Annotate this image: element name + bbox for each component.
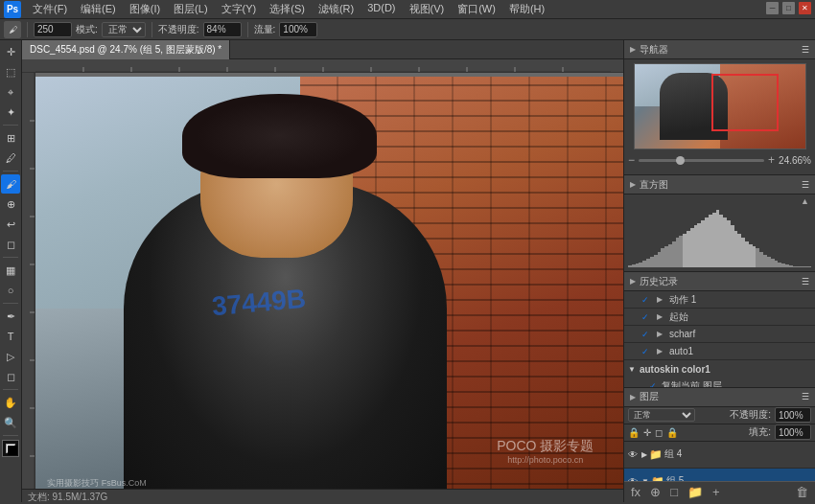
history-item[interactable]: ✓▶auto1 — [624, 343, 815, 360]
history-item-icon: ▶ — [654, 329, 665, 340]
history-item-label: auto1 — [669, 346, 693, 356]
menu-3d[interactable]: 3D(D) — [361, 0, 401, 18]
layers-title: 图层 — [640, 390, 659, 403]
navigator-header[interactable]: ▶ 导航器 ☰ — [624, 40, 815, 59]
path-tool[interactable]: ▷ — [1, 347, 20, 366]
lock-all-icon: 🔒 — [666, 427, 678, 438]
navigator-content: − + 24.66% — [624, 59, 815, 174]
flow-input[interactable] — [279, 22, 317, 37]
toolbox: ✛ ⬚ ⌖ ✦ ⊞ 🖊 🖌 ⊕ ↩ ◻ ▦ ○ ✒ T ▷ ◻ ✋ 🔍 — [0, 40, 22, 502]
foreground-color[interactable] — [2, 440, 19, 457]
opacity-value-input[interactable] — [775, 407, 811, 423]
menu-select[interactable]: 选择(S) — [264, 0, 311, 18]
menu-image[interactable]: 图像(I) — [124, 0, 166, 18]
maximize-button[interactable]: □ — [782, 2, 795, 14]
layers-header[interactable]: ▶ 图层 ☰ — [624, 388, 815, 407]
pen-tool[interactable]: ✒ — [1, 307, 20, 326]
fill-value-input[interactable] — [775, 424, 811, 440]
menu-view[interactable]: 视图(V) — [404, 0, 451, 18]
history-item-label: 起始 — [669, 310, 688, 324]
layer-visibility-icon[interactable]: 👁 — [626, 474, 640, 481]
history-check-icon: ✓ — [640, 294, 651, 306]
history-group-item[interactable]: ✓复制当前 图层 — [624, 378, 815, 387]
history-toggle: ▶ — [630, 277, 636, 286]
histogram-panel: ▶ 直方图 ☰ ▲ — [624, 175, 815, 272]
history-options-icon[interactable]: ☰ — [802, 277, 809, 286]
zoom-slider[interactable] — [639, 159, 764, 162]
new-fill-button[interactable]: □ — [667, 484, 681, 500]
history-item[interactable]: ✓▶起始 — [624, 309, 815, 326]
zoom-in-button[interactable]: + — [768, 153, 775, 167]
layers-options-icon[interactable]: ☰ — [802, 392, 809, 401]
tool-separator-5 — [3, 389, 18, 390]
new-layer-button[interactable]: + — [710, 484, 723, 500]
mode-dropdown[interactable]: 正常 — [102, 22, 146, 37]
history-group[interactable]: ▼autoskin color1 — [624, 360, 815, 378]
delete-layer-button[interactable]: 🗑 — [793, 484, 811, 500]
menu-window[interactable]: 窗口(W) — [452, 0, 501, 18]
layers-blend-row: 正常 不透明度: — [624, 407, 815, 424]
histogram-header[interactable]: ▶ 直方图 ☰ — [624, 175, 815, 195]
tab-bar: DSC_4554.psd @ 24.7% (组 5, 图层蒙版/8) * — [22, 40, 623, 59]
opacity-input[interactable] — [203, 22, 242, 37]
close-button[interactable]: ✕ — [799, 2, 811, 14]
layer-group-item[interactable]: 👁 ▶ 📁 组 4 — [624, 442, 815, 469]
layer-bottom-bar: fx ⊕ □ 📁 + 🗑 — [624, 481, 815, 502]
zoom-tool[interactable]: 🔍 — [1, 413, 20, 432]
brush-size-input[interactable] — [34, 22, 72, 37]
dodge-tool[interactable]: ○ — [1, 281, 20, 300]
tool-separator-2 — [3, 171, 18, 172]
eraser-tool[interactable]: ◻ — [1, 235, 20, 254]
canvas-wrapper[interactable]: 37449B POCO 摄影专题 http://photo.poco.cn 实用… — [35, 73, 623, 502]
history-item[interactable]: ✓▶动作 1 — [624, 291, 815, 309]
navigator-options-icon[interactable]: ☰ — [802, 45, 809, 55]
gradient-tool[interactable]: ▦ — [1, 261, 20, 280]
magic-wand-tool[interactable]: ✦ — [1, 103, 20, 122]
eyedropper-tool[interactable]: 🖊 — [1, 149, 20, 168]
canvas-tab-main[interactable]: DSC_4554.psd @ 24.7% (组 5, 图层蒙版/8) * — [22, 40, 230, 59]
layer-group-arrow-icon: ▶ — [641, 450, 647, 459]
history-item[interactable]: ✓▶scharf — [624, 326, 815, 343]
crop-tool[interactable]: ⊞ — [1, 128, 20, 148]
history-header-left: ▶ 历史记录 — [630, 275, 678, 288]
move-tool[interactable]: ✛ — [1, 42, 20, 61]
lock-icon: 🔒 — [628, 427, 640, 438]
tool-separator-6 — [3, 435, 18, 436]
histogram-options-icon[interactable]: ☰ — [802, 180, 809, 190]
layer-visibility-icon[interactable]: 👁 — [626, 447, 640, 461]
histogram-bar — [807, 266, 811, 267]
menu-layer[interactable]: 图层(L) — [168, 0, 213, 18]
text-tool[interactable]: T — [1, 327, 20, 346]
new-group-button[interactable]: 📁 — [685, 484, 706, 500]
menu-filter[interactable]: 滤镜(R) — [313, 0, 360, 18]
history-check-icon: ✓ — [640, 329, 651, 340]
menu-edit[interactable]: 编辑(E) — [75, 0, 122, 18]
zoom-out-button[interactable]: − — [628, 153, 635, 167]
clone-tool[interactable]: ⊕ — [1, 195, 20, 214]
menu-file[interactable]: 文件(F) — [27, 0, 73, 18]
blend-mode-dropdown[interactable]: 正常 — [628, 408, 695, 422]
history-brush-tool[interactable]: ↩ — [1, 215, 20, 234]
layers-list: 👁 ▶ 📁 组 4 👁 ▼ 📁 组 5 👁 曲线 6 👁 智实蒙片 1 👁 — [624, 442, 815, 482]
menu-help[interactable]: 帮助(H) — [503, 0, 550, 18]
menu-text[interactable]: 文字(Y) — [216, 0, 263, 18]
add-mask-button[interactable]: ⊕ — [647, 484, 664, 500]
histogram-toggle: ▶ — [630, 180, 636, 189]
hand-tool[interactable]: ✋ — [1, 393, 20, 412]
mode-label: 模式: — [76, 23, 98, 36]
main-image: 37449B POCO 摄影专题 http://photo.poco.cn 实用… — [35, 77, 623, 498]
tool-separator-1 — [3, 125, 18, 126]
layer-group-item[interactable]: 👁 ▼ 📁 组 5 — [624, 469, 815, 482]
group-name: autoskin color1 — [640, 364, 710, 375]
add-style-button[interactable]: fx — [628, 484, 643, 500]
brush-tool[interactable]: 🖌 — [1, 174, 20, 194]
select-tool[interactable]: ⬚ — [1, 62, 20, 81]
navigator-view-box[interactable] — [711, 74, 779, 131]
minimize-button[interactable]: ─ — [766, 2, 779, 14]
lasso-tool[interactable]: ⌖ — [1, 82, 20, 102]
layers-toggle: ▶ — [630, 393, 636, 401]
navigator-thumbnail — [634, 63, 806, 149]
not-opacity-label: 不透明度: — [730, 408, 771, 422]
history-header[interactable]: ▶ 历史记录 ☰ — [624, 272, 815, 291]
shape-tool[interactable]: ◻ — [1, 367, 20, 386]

#####

Goal of the exercise: Answer with one number only: how many lines above contain the word "brush".

Exercise answer: 3